■ WHAT IS REQUIRED
Could you return all of the data exactly as given?

■ GIVEN INFORMATION
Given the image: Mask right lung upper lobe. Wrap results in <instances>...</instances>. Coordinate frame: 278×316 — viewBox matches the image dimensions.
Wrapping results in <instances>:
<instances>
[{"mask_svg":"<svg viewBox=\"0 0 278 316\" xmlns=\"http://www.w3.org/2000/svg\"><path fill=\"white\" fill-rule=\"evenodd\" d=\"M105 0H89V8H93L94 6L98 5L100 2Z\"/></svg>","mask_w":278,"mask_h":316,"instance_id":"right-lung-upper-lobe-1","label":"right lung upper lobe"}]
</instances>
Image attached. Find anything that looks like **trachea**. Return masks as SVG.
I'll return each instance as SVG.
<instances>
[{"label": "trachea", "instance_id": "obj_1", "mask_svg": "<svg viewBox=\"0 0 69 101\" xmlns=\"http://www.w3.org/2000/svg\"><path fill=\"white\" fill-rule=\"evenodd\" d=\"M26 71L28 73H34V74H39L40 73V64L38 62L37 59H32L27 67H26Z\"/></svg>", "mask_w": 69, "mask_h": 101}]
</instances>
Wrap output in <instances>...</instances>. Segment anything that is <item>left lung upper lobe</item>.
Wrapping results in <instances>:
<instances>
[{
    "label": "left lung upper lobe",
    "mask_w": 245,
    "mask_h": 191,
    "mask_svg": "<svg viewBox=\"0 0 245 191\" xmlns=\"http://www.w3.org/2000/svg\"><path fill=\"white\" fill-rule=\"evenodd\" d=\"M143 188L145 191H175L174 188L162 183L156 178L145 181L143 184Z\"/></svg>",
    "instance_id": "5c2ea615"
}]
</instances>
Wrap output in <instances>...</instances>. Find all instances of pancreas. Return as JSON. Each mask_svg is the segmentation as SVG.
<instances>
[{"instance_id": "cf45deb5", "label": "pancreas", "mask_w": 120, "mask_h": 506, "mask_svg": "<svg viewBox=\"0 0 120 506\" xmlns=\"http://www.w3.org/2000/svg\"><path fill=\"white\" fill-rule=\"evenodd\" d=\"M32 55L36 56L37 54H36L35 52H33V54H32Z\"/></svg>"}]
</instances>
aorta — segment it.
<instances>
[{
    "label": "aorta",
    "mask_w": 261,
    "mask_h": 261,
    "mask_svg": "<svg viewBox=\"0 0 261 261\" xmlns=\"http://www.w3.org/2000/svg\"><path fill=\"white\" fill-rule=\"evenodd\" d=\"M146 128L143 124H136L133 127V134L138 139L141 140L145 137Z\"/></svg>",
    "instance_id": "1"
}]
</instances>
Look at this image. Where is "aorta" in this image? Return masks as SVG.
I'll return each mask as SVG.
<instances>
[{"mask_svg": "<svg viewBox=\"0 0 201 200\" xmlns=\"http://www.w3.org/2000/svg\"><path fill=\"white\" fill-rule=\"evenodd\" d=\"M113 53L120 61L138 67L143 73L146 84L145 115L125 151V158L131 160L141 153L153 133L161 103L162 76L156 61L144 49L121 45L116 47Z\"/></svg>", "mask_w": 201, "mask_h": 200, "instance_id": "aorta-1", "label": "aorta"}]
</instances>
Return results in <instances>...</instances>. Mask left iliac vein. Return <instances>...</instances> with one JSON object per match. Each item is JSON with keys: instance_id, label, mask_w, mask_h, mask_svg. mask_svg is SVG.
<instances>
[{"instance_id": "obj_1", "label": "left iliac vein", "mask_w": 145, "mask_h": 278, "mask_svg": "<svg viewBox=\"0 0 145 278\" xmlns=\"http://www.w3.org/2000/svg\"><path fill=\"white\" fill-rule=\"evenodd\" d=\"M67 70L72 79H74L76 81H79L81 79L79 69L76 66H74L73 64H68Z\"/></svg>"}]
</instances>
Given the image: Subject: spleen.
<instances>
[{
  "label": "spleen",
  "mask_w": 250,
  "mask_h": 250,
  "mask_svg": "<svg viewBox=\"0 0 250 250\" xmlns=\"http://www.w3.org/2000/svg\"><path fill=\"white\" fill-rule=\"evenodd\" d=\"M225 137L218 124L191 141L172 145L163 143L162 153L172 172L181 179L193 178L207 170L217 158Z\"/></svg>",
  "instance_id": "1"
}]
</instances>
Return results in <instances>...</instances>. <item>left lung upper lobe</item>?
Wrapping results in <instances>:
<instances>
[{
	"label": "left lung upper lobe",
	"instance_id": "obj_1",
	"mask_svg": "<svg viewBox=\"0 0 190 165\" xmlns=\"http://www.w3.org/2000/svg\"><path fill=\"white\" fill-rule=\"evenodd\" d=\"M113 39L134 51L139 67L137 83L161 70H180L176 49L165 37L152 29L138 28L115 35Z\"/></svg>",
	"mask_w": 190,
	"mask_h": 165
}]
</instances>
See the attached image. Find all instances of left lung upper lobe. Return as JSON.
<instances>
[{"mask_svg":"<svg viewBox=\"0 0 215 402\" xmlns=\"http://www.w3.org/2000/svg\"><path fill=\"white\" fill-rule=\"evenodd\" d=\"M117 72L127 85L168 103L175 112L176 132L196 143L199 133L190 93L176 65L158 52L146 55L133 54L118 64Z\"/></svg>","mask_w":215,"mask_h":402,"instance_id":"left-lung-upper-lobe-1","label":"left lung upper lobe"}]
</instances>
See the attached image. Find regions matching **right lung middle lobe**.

■ OUTPUT OF THE TASK
Given the image: Mask right lung upper lobe. Wrap results in <instances>...</instances>. Coordinate frame: 278×316 — viewBox matches the image dimensions.
Wrapping results in <instances>:
<instances>
[{"mask_svg":"<svg viewBox=\"0 0 278 316\" xmlns=\"http://www.w3.org/2000/svg\"><path fill=\"white\" fill-rule=\"evenodd\" d=\"M105 0H89V8H93L94 6L98 5L100 2Z\"/></svg>","mask_w":278,"mask_h":316,"instance_id":"right-lung-upper-lobe-1","label":"right lung upper lobe"}]
</instances>
Image attached. Find anything that looks like **trachea**. Return masks as SVG.
I'll return each instance as SVG.
<instances>
[{"label": "trachea", "instance_id": "obj_1", "mask_svg": "<svg viewBox=\"0 0 69 101\" xmlns=\"http://www.w3.org/2000/svg\"><path fill=\"white\" fill-rule=\"evenodd\" d=\"M26 71L28 73H34V74H39L40 73V64L38 62L37 59H32L27 67H26Z\"/></svg>", "mask_w": 69, "mask_h": 101}]
</instances>
Wrap output in <instances>...</instances>. Segment anything that is <item>left lung upper lobe</item>.
Wrapping results in <instances>:
<instances>
[{
    "label": "left lung upper lobe",
    "mask_w": 245,
    "mask_h": 191,
    "mask_svg": "<svg viewBox=\"0 0 245 191\" xmlns=\"http://www.w3.org/2000/svg\"><path fill=\"white\" fill-rule=\"evenodd\" d=\"M143 188L145 191H175L174 188L162 183L156 178L145 181L143 184Z\"/></svg>",
    "instance_id": "5c2ea615"
}]
</instances>
Wrap output in <instances>...</instances>. Find all instances of pancreas. Return as JSON. Each mask_svg is the segmentation as SVG.
<instances>
[{"instance_id": "cf45deb5", "label": "pancreas", "mask_w": 120, "mask_h": 506, "mask_svg": "<svg viewBox=\"0 0 120 506\" xmlns=\"http://www.w3.org/2000/svg\"><path fill=\"white\" fill-rule=\"evenodd\" d=\"M32 55L36 56L37 54H36L35 52H33V54H32Z\"/></svg>"}]
</instances>
aorta — segment it.
<instances>
[{
    "label": "aorta",
    "mask_w": 261,
    "mask_h": 261,
    "mask_svg": "<svg viewBox=\"0 0 261 261\" xmlns=\"http://www.w3.org/2000/svg\"><path fill=\"white\" fill-rule=\"evenodd\" d=\"M146 128L143 124H136L133 127V134L138 139L141 140L145 137Z\"/></svg>",
    "instance_id": "1"
}]
</instances>
Look at this image. Where is "aorta" in this image? Return masks as SVG.
I'll return each mask as SVG.
<instances>
[{"mask_svg": "<svg viewBox=\"0 0 201 200\" xmlns=\"http://www.w3.org/2000/svg\"><path fill=\"white\" fill-rule=\"evenodd\" d=\"M113 53L120 61L138 67L143 73L146 84L145 115L125 151V158L131 160L141 153L153 133L161 103L162 76L156 61L144 49L121 45L116 47Z\"/></svg>", "mask_w": 201, "mask_h": 200, "instance_id": "aorta-1", "label": "aorta"}]
</instances>
Return results in <instances>...</instances>. Mask left iliac vein. Return <instances>...</instances> with one JSON object per match. Each item is JSON with keys: instance_id, label, mask_w, mask_h, mask_svg. mask_svg is SVG.
<instances>
[{"instance_id": "obj_1", "label": "left iliac vein", "mask_w": 145, "mask_h": 278, "mask_svg": "<svg viewBox=\"0 0 145 278\" xmlns=\"http://www.w3.org/2000/svg\"><path fill=\"white\" fill-rule=\"evenodd\" d=\"M67 70L72 79H74L76 81H79L81 79L79 69L76 66H74L73 64H68Z\"/></svg>"}]
</instances>
Given the image: Subject: spleen.
<instances>
[{
  "label": "spleen",
  "mask_w": 250,
  "mask_h": 250,
  "mask_svg": "<svg viewBox=\"0 0 250 250\" xmlns=\"http://www.w3.org/2000/svg\"><path fill=\"white\" fill-rule=\"evenodd\" d=\"M225 137L218 124L191 141L172 145L163 143L162 153L172 172L181 179L193 178L207 170L217 158Z\"/></svg>",
  "instance_id": "1"
}]
</instances>
Return results in <instances>...</instances>. <item>left lung upper lobe</item>?
Wrapping results in <instances>:
<instances>
[{
	"label": "left lung upper lobe",
	"instance_id": "obj_1",
	"mask_svg": "<svg viewBox=\"0 0 190 165\" xmlns=\"http://www.w3.org/2000/svg\"><path fill=\"white\" fill-rule=\"evenodd\" d=\"M113 39L134 51L139 67L137 83L161 70H180L176 49L165 37L152 29L138 28L115 35Z\"/></svg>",
	"mask_w": 190,
	"mask_h": 165
}]
</instances>
See the attached image. Find all instances of left lung upper lobe. Return as JSON.
<instances>
[{"mask_svg":"<svg viewBox=\"0 0 215 402\" xmlns=\"http://www.w3.org/2000/svg\"><path fill=\"white\" fill-rule=\"evenodd\" d=\"M117 72L127 85L168 103L175 112L176 132L196 143L199 133L190 93L176 65L158 52L146 55L133 54L118 64Z\"/></svg>","mask_w":215,"mask_h":402,"instance_id":"left-lung-upper-lobe-1","label":"left lung upper lobe"}]
</instances>
See the attached image. Find regions matching **right lung middle lobe**.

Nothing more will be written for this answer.